This returns an integer success value.

mysql_store_result() -> Retrieves the entire result and returns a
pointer to it. (What we do now automatically.)
mysql_use_result() -> Also returns a pointer to the result also but
does not retrieve it yet, each row is retrieved one by one as and when
requested by the client.

So we could have something like:

func (client *Client) Query(sql string) (resCode int, err os.Error) {}

Here we would send the query command to the server, read the first
result packet (and probably store it for later) and return a response
to indicate that the query was successful, resCode could in fact
probably just be a boolean success value.

func (client *Client) StoreResult() (res *Result, err os.Error) {}

Here we would retrieve and process the entire result set and return a
pointer to it.

func (client *Client) UseResult() (res *Result, err os.Error) {}

Here we would retrieve the first few params up until a field EOF
packet is received, but leave the row data for now. Row retrieval
would be initiated every time we request a row from the result.

func (client *Client) FreeResult() {}

Remove the current result from memory, if there are unreceived packets
"on the wire" we need to remove them.

Tom Lee

unread,
Jan 11, 2011, 4:53:27 AM1/11/11
to gom...@googlegroups.com

On 11/01/11 18:34, Phil Bayfield wrote:
This is the work flow for the C API:

mysql_query("select * from blah")

This returns an integer success value.

mysql_store_result() -> Retrieves the entire result and returns a
pointer to it. (What we do now automatically.)
mysql_use_result() -> Also returns a pointer to the result also but
does not retrieve it yet, each row is retrieved one by one as and when
requested by the client.

So we could have something like:

func (client *Client) Query(sql string) (resCode int, err os.Error) {}


I'd suggest that resCode wasn't necessary i.e.:
func (c *Client) Query(sql string) os.Error
Seems more idiomatic to simply look at the error than rely on a status code and an error. What do you think?


Here we would send the query command to the server, read the first
result packet (and probably store it for later) and return a response
to indicate that the query was successful, resCode could in fact
probably just be a boolean success value.

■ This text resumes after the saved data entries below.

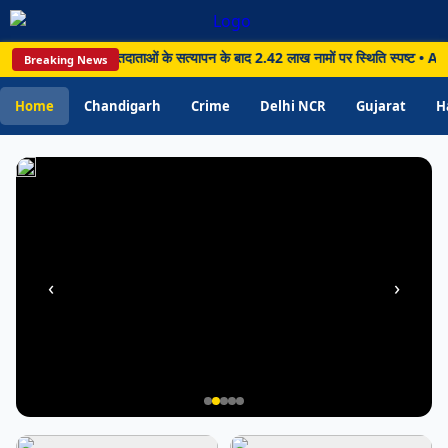
मामलों
के
ा, 19.73 लाख मतदाताओं के सत्यापन के बाद 2.42 लाख नामों पर स्थिति स्पष्ट • Amritsar
Breaking News
त्वरित
निपटारे
Home
Chandigarh
Crime
Delhi NCR
Gujarat
H
की
तैयारी
‹
›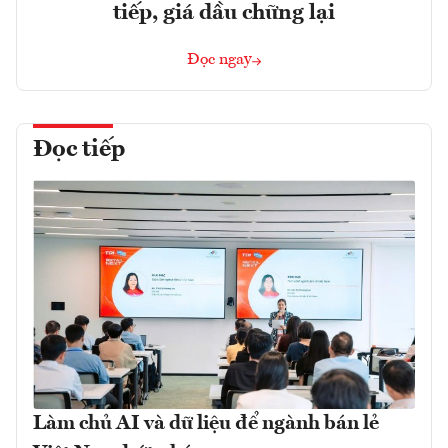
tiếp, giá dầu chững lại
Đọc ngay
Đọc tiếp
Làm chủ AI và dữ liệu để ngành bán lẻ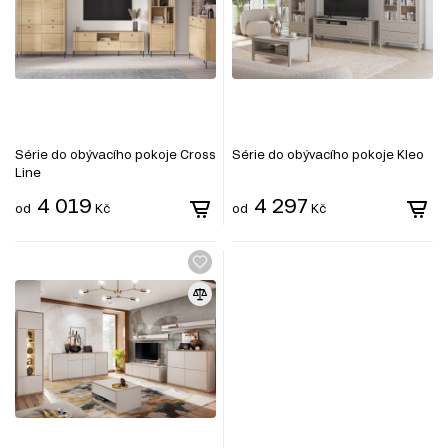
Série do obývacího pokoje Cross
Série do obývacího pokoje Kleo
Line
4 019
4 297
od
Kč
od
Kč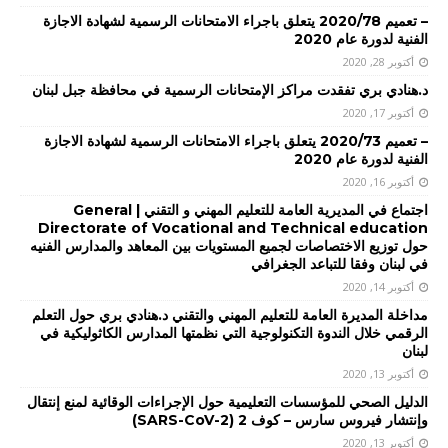
– تعميم 2020/78 يتعلق باجراء الامتحانات الرسمية لشهادة الاجازة
الفنية لدورة عام 2020
أكتوبر 28, 2020
د.هنادي بري تفقدت مراكز الإمتحانات الرسمية في محافظة جبل لبنان
أكتوبر 17, 2020
– تعميم 2020/73 يتعلق باجراء الامتحانات الرسمية لشهادة الاجازة
الفنية لدورة عام 2020
أكتوبر 16, 2020
اجتماع في المديرية العامة للتعليم المهني و التقني | General
Directorate of Vocational and Technical education
حول توزيع الاختصاصات لجميع المستويات بين المعاهد والمدارس الفنيه
في لبنان وفقا للتباعد الجغرافي
أكتوبر 14, 2020
مداخلة المديرة العامة للتعليم المهني والتقني د.هنادي بري حول التعلم
الرقمي خلال الندوة التكنولوجية التي نظمتها المدارس الكاثوليكية في
لبنان
أكتوبر 13, 2020
الدليل الصحي للمؤسسات التعليمية حول الإجراءات الوقائية لمنع إنتقال
وإنتشار فيروس سارس – كوف 2 (SARS-CoV-2)
أكتوبر 13, 2020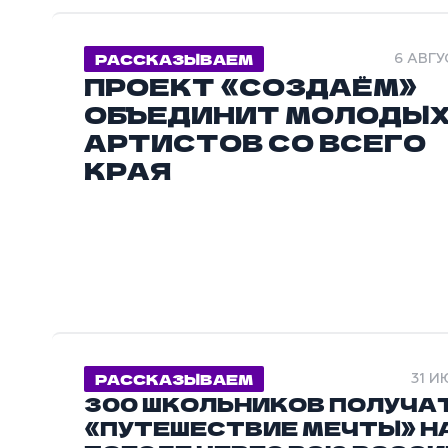
РАССКАЗЫВАЕМ
6 АВГУ
ПРОЕКТ «СОЗДАЁМ»
ОБЪЕДИНИТ МОЛОДЫ
АРТИСТОВ СО ВСЕГО
КРАЯ
РАССКАЗЫВАЕМ
31 И
300 ШКОЛЬНИКОВ ПОЛУЧА
«ПУТЕШЕСТВИЕ МЕЧТЫ» Н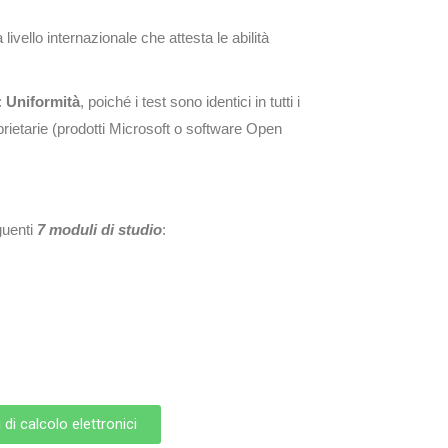
livello internazionale che attesta le abilità
:
Uniformità
, poiché i test sono identici in tutti i
prietarie (prodotti Microsoft o software Open
guenti
7 moduli di studio
:
 di calcolo elettronici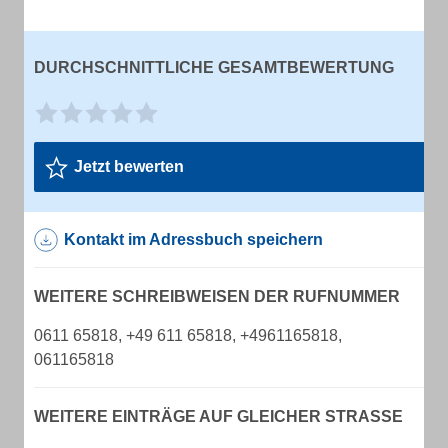
DURCHSCHNITTLICHE GESAMTBEWERTUNG
Jetzt bewerten
Kontakt im Adressbuch speichern
WEITERE SCHREIBWEISEN DER RUFNUMMER
0611 65818, +49 611 65818, +4961165818,
061165818
WEITERE EINTRÄGE AUF GLEICHER STRASSE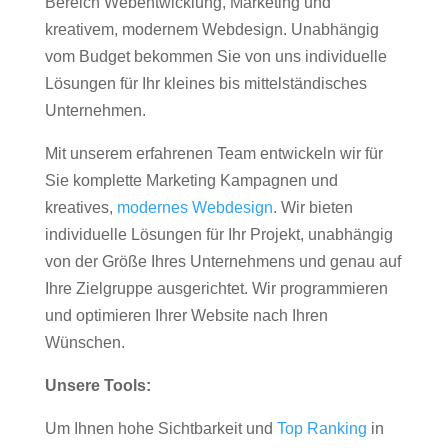
Bereich Webentwicklung, Marketing und
kreativem, modernem Webdesign. Unabhängig
vom Budget bekommen Sie von uns individuelle
Lösungen für Ihr kleines bis mittelständisches
Unternehmen.
Mit unserem erfahrenen Team entwickeln wir für
Sie komplette Marketing Kampagnen und
kreatives,
modernes Webdesign
. Wir bieten
individuelle Lösungen für Ihr Projekt, unabhängig
von der Größe Ihres Unternehmens und genau auf
Ihre Zielgruppe ausgerichtet. Wir programmieren
und optimieren Ihrer Website nach Ihren
Wünschen.
Unsere Tools:
Um Ihnen hohe Sichtbarkeit und
Top Ranking
in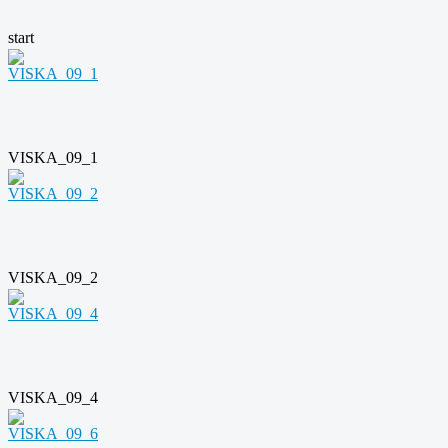
start
VISKA_09_1
VISKA_09_2
VISKA_09_4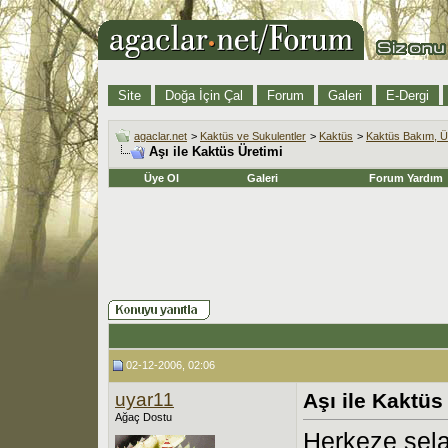
Site
Doğa İçin Çal
Forum
Galeri
E-Dergi
agaclar.net
>
Kaktüs ve Sukulentler
>
Kaktüs
>
Kaktüs Bakım, Ü
Aşı ile Kaktüs Üretimi
Üye Ol
Galeri
Forum Yardım
02-12-2006, 02:06
uyar11
Aşı ile Kaktüs
Ağaç Dostu
Herkeze sela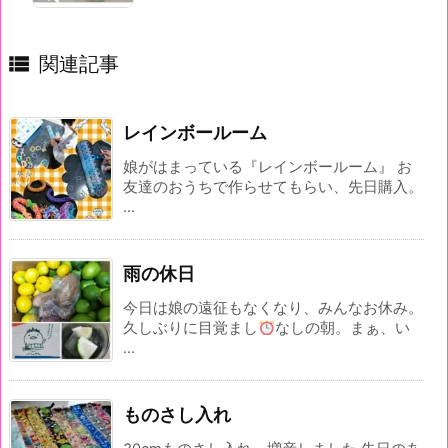

関連記事
レインボールーム
娘がはまっている『レインボールーム』 お
友達のおうちで作らせてもらい、先日購入。
...
雨の休日
今日は娘の遠征もなくなり、みんなお休み。
久しぶりに目覚まし
なしの朝。まぁ、い
...
ものさし入れ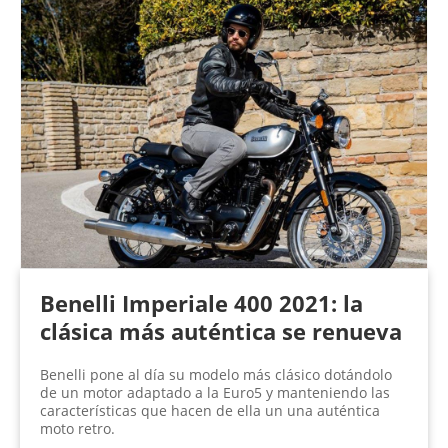
Benelli Imperiale 400 2021: la
clásica más auténtica se renueva
Benelli pone al día su modelo más clásico dotándolo
de un motor adaptado a la Euro5 y manteniendo las
características que hacen de ella un una auténtica
moto retro.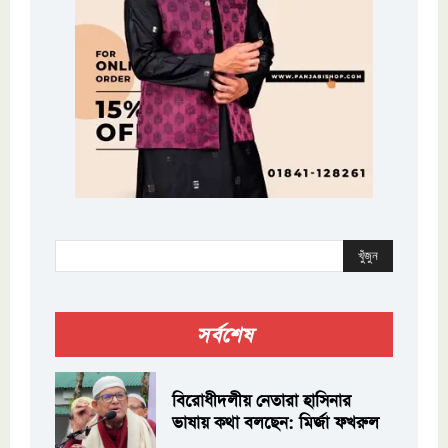
খুঁজুন
সর্বশেষ
বিরোধীদলীয় নেতারা হাসিনার
ভাষায় কথা বলছেন: মির্জা ফখরুল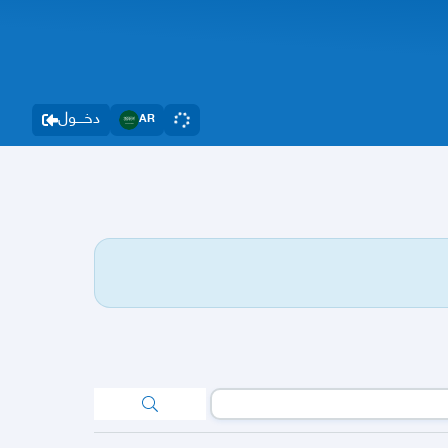
دخــــول
AR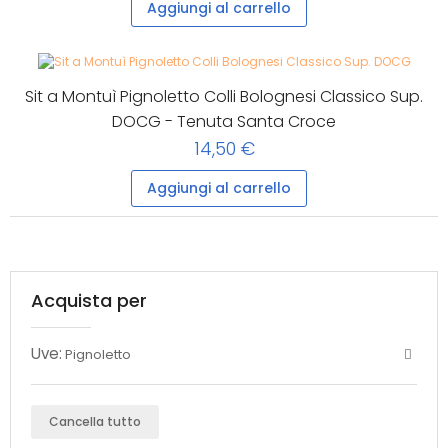
Aggiungi al carrello
Sit a Montuì Pignoletto Colli Bolognesi Classico Sup.
DOCG - Tenuta Santa Croce
14,50 €
Aggiungi al carrello
Acquista per
Uve:
Pignoletto
Cancella tutto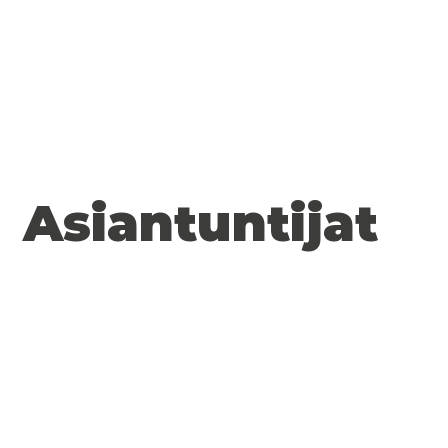
Asiantuntijat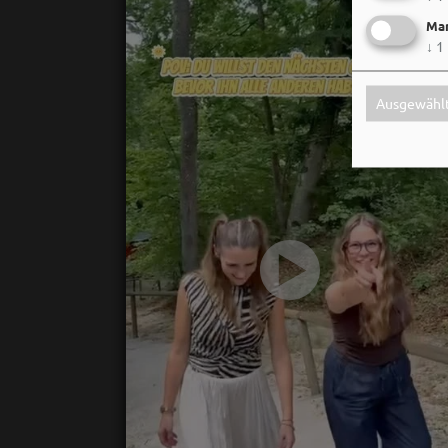
Mar
↓
1
Ausgewählt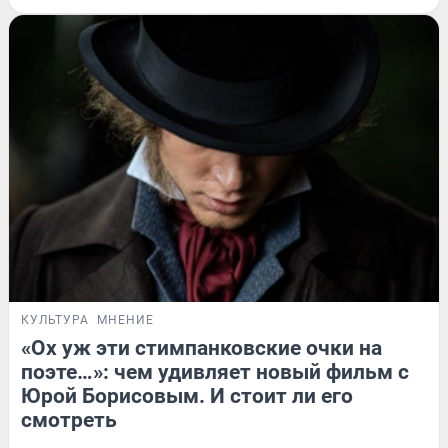
КУЛЬТУРА
МНЕНИЕ
«Ох уж эти стимпанковские очки на
поэте…»: чем удивляет новый фильм с
Юрой Борисовым. И стоит ли его
смотреть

func (client *Client) StoreResult() (res *Result, err os.Error) {}

Here we would retrieve and process the entire result set and return a
pointer to it.

func (client *Client) UseResult() (res *Result, err os.Error) {}

Here we would retrieve the first few params up until a field EOF
packet is received, but leave the row data for now. Row retrieval
would be initiated every time we request a row from the result.


Sounds good, although I'd suggest that Result should be an interface rather than a struct. Then we could provide the two implementations as e.g. ClientSideResult or ServerSideResult structs without mixing up the implementation details of Use/Store.


func (client *Client) FreeResult() {}

Remove the current result from memory, if there are unreceived packets
"on the wire" we need to remove them.

I think this should belong to the Result. Once Client has returned a Result, the Result should be responsible for itself IMHO.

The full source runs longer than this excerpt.